# Improvisation Course - Online By Gary Burton



## Steadfastly (Nov 14, 2008)

Here is a free improvisation course for intermediate and above players by a well known guitarist in the jazz world, Gary Burton. You can sign up for free here.

https://www.coursera.org/course/improvisation


----------



## vanderkalin (Sep 4, 2009)

signed up, here goes nuthin! for the record though, I don't think Gary Burton is a guitarist, looks like he plays vibes? And this course doesn't look like it is guitar specific, not that there is anything wrong with that!


----------



## doriangrey (Mar 29, 2011)

looks like you have to submit recorded examples for peer review...sounds like fun...vanderkalin - hopefully you will update us and let us know how the courses goes


----------



## vanderkalin (Sep 4, 2009)

Yeah, hope I can represent. Anyone going with me?


----------



## Woof (Jan 13, 2010)

I have been signed up for this course a while now - loving Coursera. As long as time allows, I will participate.


----------



## Rugburn (Jan 14, 2009)

Gary Burton is an _*exceptional*_ vibraphonist. Check out *Vibrafinger*. His tone on this track seems very much inspired by electric guitar. I was turned on to this guy this past summer by an old friend.
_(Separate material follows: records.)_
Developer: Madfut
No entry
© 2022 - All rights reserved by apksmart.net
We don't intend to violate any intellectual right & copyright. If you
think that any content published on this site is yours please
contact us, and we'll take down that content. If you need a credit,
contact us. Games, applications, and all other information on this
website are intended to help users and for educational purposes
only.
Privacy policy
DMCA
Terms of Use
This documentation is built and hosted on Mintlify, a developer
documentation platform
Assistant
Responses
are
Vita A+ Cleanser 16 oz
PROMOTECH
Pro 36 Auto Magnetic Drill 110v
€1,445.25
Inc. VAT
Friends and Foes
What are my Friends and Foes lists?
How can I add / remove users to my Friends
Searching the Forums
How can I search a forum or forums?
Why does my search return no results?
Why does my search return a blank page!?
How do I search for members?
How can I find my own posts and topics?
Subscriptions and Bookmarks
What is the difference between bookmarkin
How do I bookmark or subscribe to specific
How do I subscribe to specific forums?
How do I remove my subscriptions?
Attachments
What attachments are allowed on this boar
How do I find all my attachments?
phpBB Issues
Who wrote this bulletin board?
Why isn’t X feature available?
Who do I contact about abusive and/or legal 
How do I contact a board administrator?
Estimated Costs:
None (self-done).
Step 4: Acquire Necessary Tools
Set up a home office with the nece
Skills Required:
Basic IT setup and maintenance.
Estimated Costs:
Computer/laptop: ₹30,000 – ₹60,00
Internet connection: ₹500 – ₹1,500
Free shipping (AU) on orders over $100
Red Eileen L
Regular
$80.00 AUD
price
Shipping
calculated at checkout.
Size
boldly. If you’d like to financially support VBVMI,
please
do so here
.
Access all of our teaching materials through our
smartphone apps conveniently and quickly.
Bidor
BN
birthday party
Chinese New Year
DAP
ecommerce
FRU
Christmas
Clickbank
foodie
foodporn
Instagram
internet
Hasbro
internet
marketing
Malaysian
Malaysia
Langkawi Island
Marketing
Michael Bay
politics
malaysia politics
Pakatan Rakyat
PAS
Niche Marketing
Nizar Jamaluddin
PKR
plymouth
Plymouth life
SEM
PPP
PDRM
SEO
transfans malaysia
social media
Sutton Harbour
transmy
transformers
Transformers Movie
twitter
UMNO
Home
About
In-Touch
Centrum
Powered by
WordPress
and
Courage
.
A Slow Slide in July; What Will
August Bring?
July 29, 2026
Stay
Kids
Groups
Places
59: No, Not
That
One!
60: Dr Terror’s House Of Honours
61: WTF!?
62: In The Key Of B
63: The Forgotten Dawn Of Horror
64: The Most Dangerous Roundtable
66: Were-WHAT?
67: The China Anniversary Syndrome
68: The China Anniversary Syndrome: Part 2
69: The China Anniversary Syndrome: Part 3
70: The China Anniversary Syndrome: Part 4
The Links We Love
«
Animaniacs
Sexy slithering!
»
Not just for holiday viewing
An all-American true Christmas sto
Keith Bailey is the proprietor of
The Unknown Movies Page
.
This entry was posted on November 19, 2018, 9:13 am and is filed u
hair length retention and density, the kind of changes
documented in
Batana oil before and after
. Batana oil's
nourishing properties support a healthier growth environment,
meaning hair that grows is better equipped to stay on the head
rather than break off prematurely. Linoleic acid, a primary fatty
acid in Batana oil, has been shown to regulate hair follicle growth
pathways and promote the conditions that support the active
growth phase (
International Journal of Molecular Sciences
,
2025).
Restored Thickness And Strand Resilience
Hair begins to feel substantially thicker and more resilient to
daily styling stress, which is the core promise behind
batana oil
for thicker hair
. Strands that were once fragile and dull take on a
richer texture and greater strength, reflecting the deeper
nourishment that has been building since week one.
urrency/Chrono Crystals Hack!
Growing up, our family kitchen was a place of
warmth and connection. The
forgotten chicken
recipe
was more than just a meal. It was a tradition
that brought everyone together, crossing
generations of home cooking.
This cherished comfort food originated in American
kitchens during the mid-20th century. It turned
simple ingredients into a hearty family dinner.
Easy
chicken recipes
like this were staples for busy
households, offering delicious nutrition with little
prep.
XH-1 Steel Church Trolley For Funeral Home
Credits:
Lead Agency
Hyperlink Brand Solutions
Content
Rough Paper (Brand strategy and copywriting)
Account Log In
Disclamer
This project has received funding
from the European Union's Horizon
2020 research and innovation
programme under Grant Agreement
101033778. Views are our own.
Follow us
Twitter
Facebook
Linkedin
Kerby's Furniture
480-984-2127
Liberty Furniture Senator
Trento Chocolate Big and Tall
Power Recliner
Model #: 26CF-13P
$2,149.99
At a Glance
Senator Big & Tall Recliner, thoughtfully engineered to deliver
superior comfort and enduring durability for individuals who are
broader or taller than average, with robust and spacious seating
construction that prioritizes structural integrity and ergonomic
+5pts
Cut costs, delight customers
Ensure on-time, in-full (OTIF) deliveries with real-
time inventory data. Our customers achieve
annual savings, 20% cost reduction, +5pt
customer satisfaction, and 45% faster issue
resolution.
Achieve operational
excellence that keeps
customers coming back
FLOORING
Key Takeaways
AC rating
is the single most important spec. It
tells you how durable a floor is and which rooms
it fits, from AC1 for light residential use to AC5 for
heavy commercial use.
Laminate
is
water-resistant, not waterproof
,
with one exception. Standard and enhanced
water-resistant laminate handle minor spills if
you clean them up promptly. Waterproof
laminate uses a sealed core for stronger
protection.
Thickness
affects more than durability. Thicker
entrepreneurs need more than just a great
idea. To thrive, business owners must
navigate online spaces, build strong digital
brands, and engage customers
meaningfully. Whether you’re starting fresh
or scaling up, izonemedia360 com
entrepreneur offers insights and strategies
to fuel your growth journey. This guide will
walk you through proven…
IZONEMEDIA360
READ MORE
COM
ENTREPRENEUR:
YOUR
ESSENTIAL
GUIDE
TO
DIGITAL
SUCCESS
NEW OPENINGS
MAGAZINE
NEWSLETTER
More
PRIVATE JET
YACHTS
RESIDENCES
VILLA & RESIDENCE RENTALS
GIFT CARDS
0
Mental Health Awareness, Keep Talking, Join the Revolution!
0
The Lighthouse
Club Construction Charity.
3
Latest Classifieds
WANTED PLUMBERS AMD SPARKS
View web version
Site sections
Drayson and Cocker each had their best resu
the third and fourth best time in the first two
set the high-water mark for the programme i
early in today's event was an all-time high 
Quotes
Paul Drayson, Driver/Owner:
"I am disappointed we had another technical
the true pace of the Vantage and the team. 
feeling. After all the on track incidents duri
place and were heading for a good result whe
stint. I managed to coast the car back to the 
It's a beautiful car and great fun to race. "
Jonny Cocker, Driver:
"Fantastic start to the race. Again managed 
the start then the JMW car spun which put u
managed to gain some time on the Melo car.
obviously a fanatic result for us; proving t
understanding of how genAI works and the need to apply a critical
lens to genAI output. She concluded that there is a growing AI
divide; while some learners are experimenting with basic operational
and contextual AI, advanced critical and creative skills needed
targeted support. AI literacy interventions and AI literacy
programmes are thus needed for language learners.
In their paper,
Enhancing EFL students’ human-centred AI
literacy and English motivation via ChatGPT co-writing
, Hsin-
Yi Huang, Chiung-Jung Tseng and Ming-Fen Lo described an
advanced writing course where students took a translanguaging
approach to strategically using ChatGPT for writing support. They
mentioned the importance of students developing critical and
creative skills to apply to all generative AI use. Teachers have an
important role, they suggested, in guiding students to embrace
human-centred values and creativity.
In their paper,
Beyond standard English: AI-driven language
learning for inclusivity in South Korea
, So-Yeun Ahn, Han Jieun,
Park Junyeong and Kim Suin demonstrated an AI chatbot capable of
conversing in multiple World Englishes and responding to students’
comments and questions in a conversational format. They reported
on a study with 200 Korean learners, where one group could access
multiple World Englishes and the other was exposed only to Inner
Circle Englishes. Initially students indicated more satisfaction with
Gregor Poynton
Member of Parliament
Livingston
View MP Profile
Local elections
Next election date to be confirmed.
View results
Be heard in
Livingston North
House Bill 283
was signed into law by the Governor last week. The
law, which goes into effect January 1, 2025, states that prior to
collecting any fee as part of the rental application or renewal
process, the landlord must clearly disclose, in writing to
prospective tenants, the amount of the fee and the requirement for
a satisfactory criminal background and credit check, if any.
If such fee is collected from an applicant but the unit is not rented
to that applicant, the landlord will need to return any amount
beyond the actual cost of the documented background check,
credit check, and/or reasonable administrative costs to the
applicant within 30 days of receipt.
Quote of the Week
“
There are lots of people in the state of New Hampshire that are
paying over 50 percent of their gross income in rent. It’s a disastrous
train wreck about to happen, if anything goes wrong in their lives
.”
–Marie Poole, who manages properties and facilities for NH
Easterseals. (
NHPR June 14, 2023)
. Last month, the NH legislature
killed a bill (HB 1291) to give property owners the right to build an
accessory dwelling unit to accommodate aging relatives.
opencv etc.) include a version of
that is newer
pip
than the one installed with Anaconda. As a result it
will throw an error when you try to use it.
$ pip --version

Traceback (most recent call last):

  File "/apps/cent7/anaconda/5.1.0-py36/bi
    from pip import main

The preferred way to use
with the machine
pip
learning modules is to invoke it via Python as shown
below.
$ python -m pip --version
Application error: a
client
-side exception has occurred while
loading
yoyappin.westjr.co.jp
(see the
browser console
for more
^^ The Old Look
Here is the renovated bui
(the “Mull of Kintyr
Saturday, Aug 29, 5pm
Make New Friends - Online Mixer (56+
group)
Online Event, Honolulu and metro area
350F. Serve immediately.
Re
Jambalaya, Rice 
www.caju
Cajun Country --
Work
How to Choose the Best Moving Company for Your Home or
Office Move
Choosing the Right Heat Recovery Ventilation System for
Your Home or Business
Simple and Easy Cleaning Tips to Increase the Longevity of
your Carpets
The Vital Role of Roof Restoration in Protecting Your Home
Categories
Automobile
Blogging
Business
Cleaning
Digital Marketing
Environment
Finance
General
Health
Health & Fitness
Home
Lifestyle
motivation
Enjoy


[video=youtube;ImHoIHYkUc8]http://www.youtube.com/watch?v=ImHoIHYkUc8[/video]


----------



## gtrchris (Apr 1, 2007)

This is a great series of studies on improvisation which can be applied to all instruments.


----------



## gtrchris (Apr 1, 2007)

Here's a link to one of his improv sessions
http://www.youtube.com/watch?v=pTuR6lbSh68

sorry that was just the testimonials..here's the lesson
http://www.youtube.com/watch?v=t2txO_u2eNg


----------